Artificial Intelligence
During 2017, we witnessed significant attacks on a monthly base such as WannaCry, Nopetya etc... We noticed an increase in ransomware, botnets and other vectors as popular forms of malware attack. In addition, cybercrime continually expanding its methods of attack utilize APT tools, Vault 7, Vault 8 etc., scripts and toolkits for phishing attacks, randomization and so much more. Those aspects pushed organizations toward machine learning (ML) hoping it will provide the forceful deterrent.
One definition of the term Artificial Intelligence - An area of computer science that deals with giving machines the ability to seem like they have human intelligence (Webster’s Dictionary).
Systems based on AI helping us by automate many tasks, but also lets us tackle complex problems that most humans are capable of solving. It can apply to a variety of issues: robotic planning and navigation, computer vision, natural language processing. The questions are in what extent AI can assist to engage the threat and what are the changes that allowed it.
Ø Overload of Information - We all provide so much information and this information is available in digital form, ready for use.
Ø The technology is there - Incredible resources are now available and the cost for accessing these resources in the cloud are decreasing. Even local computing power & storage continue to grow exponentially.
Ø Research with algorithms – algorithms give us the ability to use these new computing resources on the massive data sets now available.
The intelligence process deals with gathering, analyzing and presenting (Graphical IE Link Analysis & statistical models) a variety of statistical and narrative data. This means that in order to make available information actionable and relevant, the machinery must be able to work with Big Data’s three V’s:
· Volume which associated the most with big data, because, well, the volume can be big.
· Velocity as the measure of how fast the data is coming in.
· Variety as the number of data’s types.
We can find ourselves using research areas that base on logic and artificial, focusing primarily on the use of logic to model human-like planning, reasoning and problem-solving.
In general, we can divide Machine Learning algorithms into two broad categories: supervised and unsupervised.
Supervised algorithms require a labeled training dataset. Once trained, it should subsequently be able to classify or predict data, given any new input correctly. Most neural network architectures can be considered as supervised learning algorithms.
Unsupervised algorithms do not require labeled training data sets. This typically uses inherent data properties to subsequently predict or classify data. For example, most clustering techniques such as K-Means are unsupervised algorithms.
One of the best book is Peter Norvig’s Artificial Intelligence — A Modern Approach, which covered significant topics including intelligent agents, problem-solving by searching, adversarial search, probability theory, multi-agent systems, social AI, philosophy/ethics/future of AI.
After brief explanation why AI provides added value to management level and to the decision-making process, here are few algorithms that will serve you[1]:
1. Naive Bayes Classification: Naive Bayes classifiers are a family of simple probabilistic classifiers based on applying Bayes’ theorem with strong (naive) independence assumptions between the features.
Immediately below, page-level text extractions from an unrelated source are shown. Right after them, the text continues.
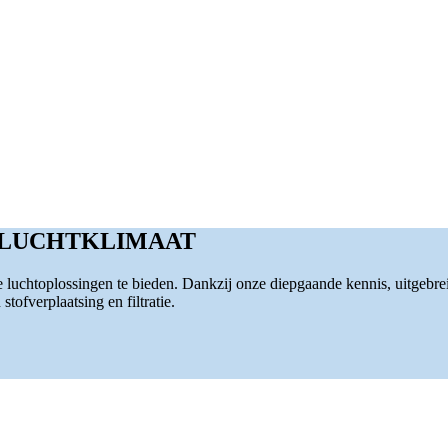
 LUCHTKLIMAAT
luchtoplossingen te bieden. Dankzij onze diepgaande kennis, uitgebre
tofverplaatsing en filtratie.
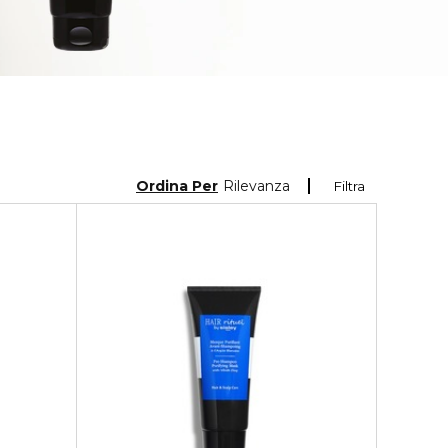
Ordina Per
Rilevanza
Filtra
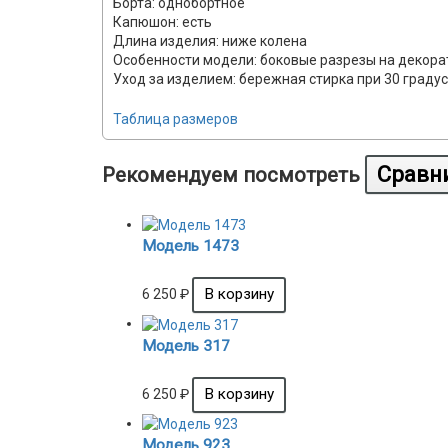
Борта: однобортное
Капюшон: есть
Длина изделия: ниже колена
Особенности модели: боковые разрезы на декор
Уход за изделием: бережная стирка при 30 граду
Таблица размеров
Рекомендуем посмотреть
Модель 1473
6 250
₽
Модель 317
6 250
₽
Модель 923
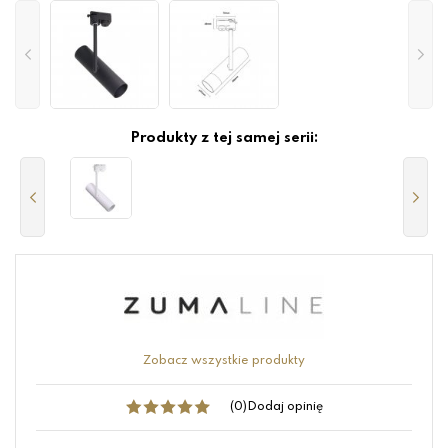
Produkty z tej samej serii:
Zobacz wszystkie produkty
(0)
Dodaj opinię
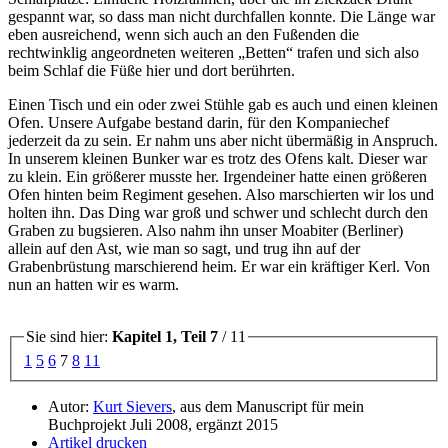
gespannt war, so dass man nicht durchfallen konnte. Die Länge war
eben ausreichend, wenn sich auch an den Fußenden die
rechtwinklig angeordneten weiteren
Betten
trafen und sich also
beim Schlaf die Füße hier und dort berührten.
Einen Tisch und ein oder zwei Stühle gab es auch und einen kleinen
Ofen. Unsere Aufgabe bestand darin, für den Kompaniechef
jederzeit da zu sein. Er nahm uns aber nicht übermäßig in Anspruch.
In unserem kleinen Bunker war es trotz des Ofens kalt. Dieser war
zu klein. Ein größerer musste her. Irgendeiner hatte einen größeren
Ofen hinten beim Regiment gesehen. Also marschierten wir los und
holten ihn. Das Ding war groß und schwer und schlecht durch den
Graben zu bugsieren. Also nahm ihn unser Moabiter (Berliner)
allein auf den Ast, wie man so sagt, und trug ihn auf der
Grabenbrüstung marschierend heim. Er war ein kräftiger Kerl. Von
nun an hatten wir es warm.
Sie sind hier:
Kapitel 1, Teil 7
/ 11
1
5
6
7
8
11
Autor:
Kurt Sievers
, aus dem Manuscript für mein
Buchprojekt Juli 2008, ergänzt 2015
Artikel drucken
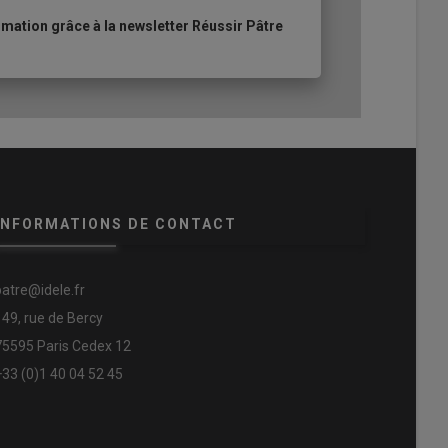
ation grâce à la newsletter Réussir Pâtre
INFORMATIONS DE CONTACT
patre@idele.fr
149, rue de Bercy
75595 Paris Cedex 12
+33 (0)1 40 04 52 45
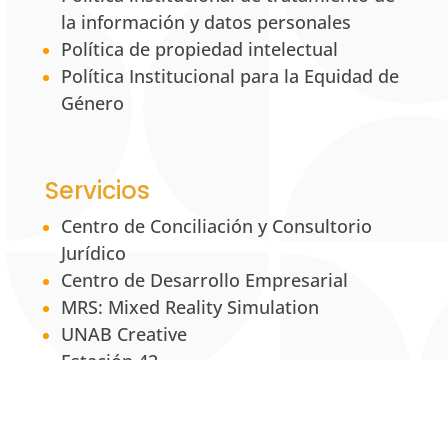
la información y datos personales
Política de propiedad intelectual
Política Institucional para la Equidad de
Género
Servicios
Centro de Conciliación y Consultorio
Jurídico
Centro de Desarrollo Empresarial
MRS: Mixed Reality Simulation
UNAB Creative
Estación 42
La Tienda UNAB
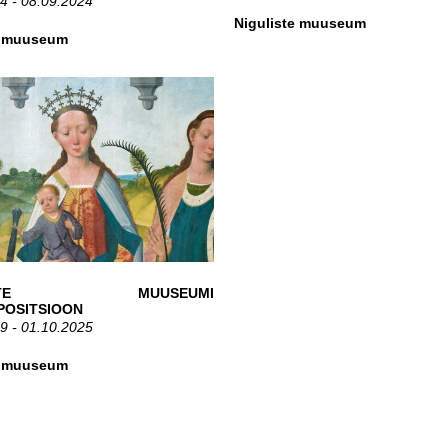
4 - 08.09.2024
Niguliste muuseum
e muuseum
LISTE MUUSEUMI
POSITSIOON
9 - 01.10.2025
e muuseum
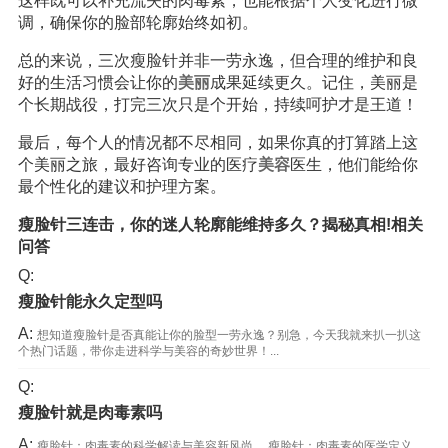
这样既可以补充流失的肉毒素，也能根据个人变化进行微
调，确保你的脸部轮廓始终如初。
总的来说，三次瘦脸针并非一劳永逸，但合理的维护和良
好的生活习惯会让你的
美丽
成果延续更久。记住，美丽是
个长期战役，打完三次只是个开始，持续呵护才是王道！
最后，每个人的情况都不尽相同，如果你真的打算踏上这
个美丽之旅，最好咨询专业的医疗
美容
医生，他们能给你
最个性化的建议和护理方案。
瘦脸针三连击，你的迷人轮廓能维持多久？揭秘真相!相关
问答
Q:
瘦脸针能永久定型吗
A:
想知道瘦脸针是否真能让你的脸型一劳永逸？别急，今天我就来扒一扒这
个热门话题，带你走进科学与美容的奇妙世界！...
Q:
瘦脸针就是肉毒素吗
A:
瘦脸针：肉毒素的科学解读与美容新风尚， 瘦脸针：肉毒素的医学定义 ，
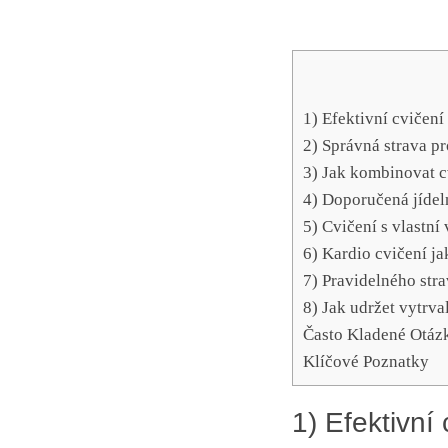
1) Efektivní cvičení
2) Správná strava p
3) Jak kombinovat cv
4) Doporučená jídel
5) Cvičení s vlastní
6) Kardio cvičení ja
7) Pravidelného str
8) Jak udržet vytrv
Často Kladené Otáz
Klíčové Poznatky
1) Efektivní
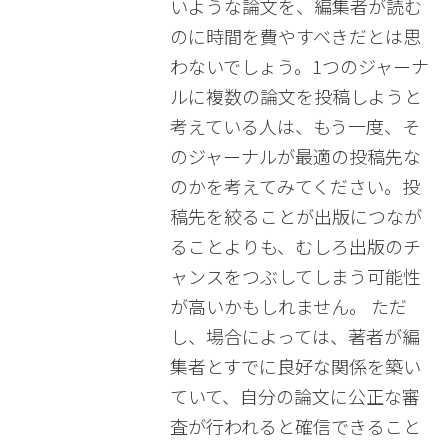
いような論文を、編集者が読む
のに時間を費やすべきだとは思
わないでしょう。1つのジャーナ
ルに複数の論文を投稿しようと
考えている人は、もう一度、そ
のジャーナルが最適の投稿先な
のかを考えてみてください。投
稿先を絞ることが出版につなが
ることよりも、むしろ出版のチ
ャンスをつぶしてしまう可能性
が高いかもしれません。 ただ
し、場合によっては、著者が編
集者とすでに良好な関係を築い
ていて、自分の論文に公正な審
査が行われると確信できること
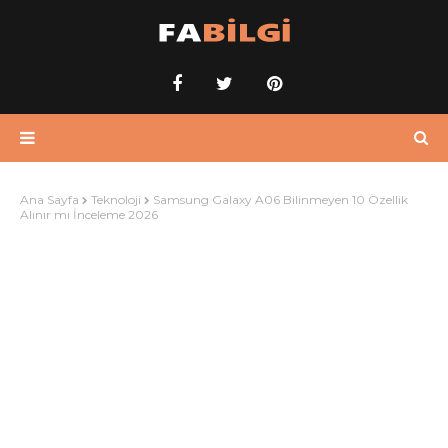
Ana Sayfa
Teknoloji
Samsung Galaxy A06 Bilinmeyen 10 Özellik
Alınır mı İnceleme 2026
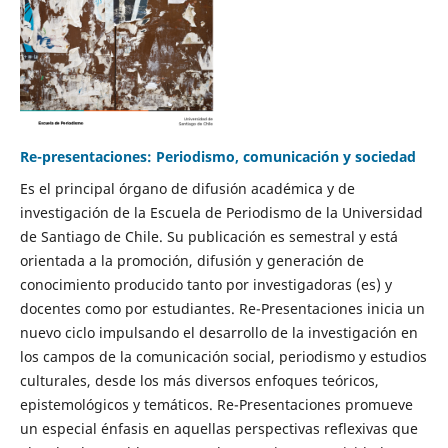
Re-presentaciones: Periodismo, comunicación y sociedad
Es el principal órgano de difusión académica y de
investigación de la Escuela de Periodismo de la Universidad
de Santiago de Chile. Su publicación es semestral y está
orientada a la promoción, difusión y generación de
conocimiento producido tanto por investigadoras (es) y
docentes como por estudiantes. Re-Presentaciones inicia un
nuevo ciclo impulsando el desarrollo de la investigación en
los campos de la comunicación social, periodismo y estudios
culturales, desde los más diversos enfoques teóricos,
epistemológicos y temáticos. Re-Presentaciones promueve
un especial énfasis en aquellas perspectivas reflexivas que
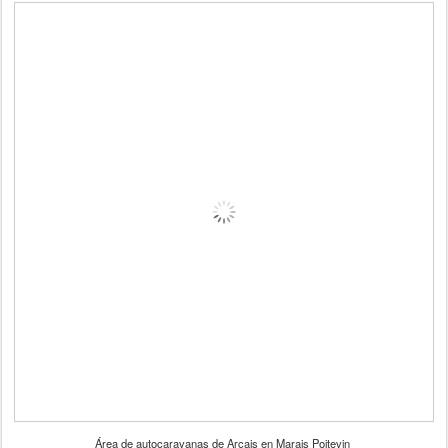
Área de autocaravanas de Arçais en Marais Poitevin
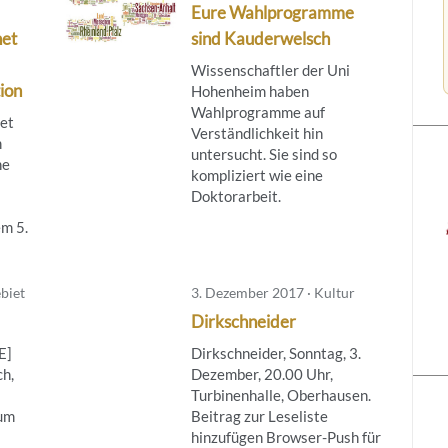
Eure Wahlprogramme
net
sind Kauderwelsch
Wissenschaftler der Uni
ion
Hohenheim haben
Wahlprogramme auf
tet
Verständlichkeit hin
m
untersucht. Sie sind so
ne
kompliziert wie eine
Doktorarbeit.
m 5.
biet
3. Dezember 2017 · Kultur
Dirkschneider
E]
Dirkschneider, Sonntag, 3.
h,
Dezember, 20.00 Uhr,
Turbinenhalle, Oberhausen.
hum
Beitrag zur Leseliste
hinzufügen Browser-Push für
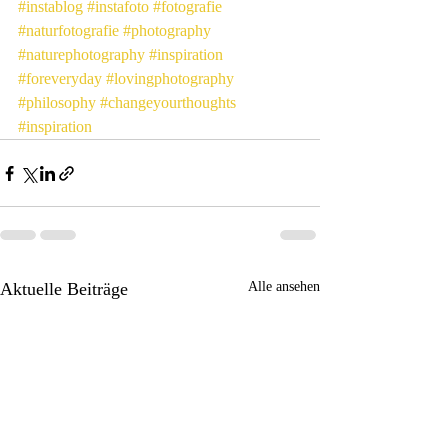
#instablog
#instafoto
#fotografie
#naturfotografie
#photography
#naturephotography
#inspiration
#foreveryday
#lovingphotography
#philosophy
#changeyourthoughts
#inspiration
Aktuelle Beiträge
Alle ansehen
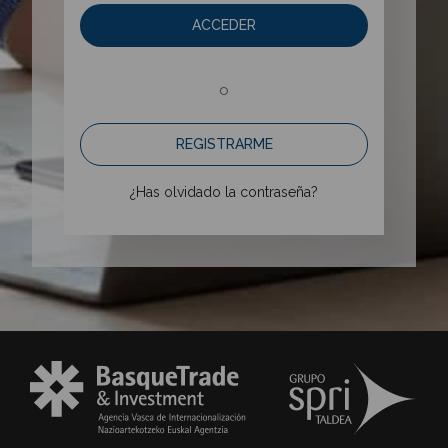
ACCEDER
o
REGISTRARME
¿Has olvidado la contraseña?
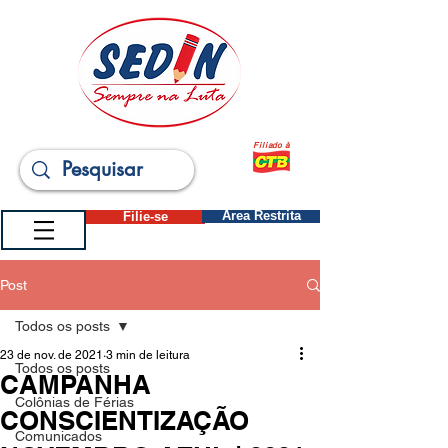
Filiado à
Filie-se
Área Restrita
Post
Todos os posts
23 de nov. de 2021
3 min de leitura
Todos os posts
CAMPANHA
Colônias de Férias
CONSCIENTIZAÇÃO
Comunicados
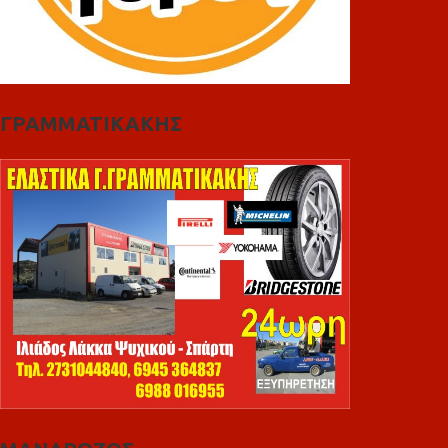
ΓΡΑΜΜΑΤΙΚΑΚΗΣ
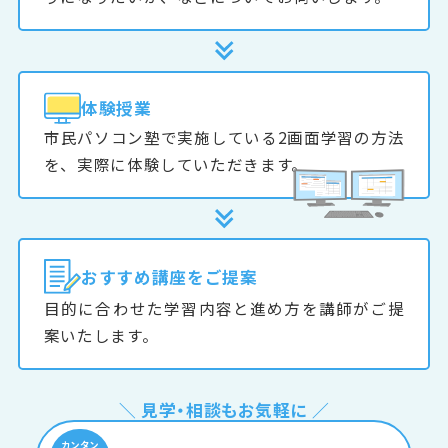
体験授業
市民パソコン塾で実施している2画面学習の方法
を、実際に体験していただきます。
おすすめ
講座をご提案
目的に合わせた学習内容と進め方を講師がご提
案いたします。
＼ 見学・相談もお気軽に ／
カンタン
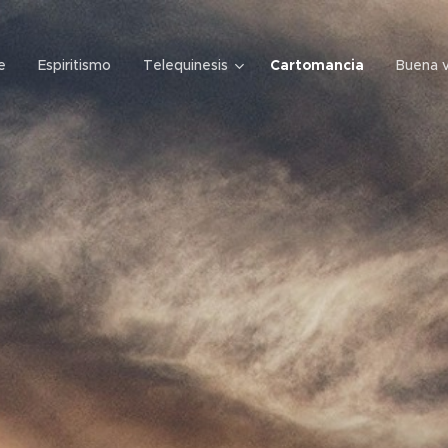
e
Espiritismo
Telequinesis
Cartomancia
Buena 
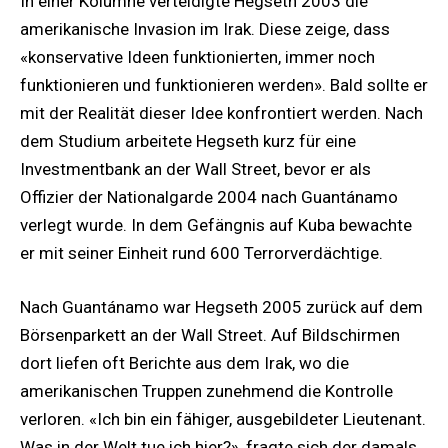
In einer Kolumne verteidigte Hegseth 2003 die
amerikanische Invasion im Irak. Diese zeige, dass
«konservative Ideen funktionierten, immer noch
funktionieren und funktionieren werden». Bald sollte er
mit der Realität dieser Idee konfrontiert werden. Nach
dem Studium arbeitete Hegseth kurz für eine
Investmentbank an der Wall Street, bevor er als
Offizier der Nationalgarde 2004 nach Guantánamo
verlegt wurde. In dem Gefängnis auf Kuba bewachte
er mit seiner Einheit rund 600 Terrorverdächtige.
Nach Guantánamo war Hegseth 2005 zurück auf dem
Börsenparkett an der Wall Street. Auf Bildschirmen
dort liefen oft Berichte aus dem Irak, wo die
amerikanischen Truppen zunehmend die Kontrolle
verloren. «Ich bin ein fähiger, ausgebildeter Lieutenant.
Was in der Welt tue ich hier?», fragte sich der damals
The featured image is the equation — with P(A|B) is posterior probability, P(B|A) is the likelihood, P(A) is class prior probability, and P(B) is predictor prior probability
2. Ordinary Least Squares Regression: If you know statistics, you probably have heard of linear regression before. Least squares is a method for performing linear regression. You can think of linear regression as the task of fitting a straight line through a set of points. There are multiple possible strategies to do this, and "ordinary least squares" strategy goes like this — You can draw a line, and then for each of the data points, measure the vertical distance between the point and the line, and add these up; the fitted line would be the one where this sum of distances is as small as possible. Linear refers the kind of model you are using to fit the data, while least squares regard to the type of error metric you are minimizing over.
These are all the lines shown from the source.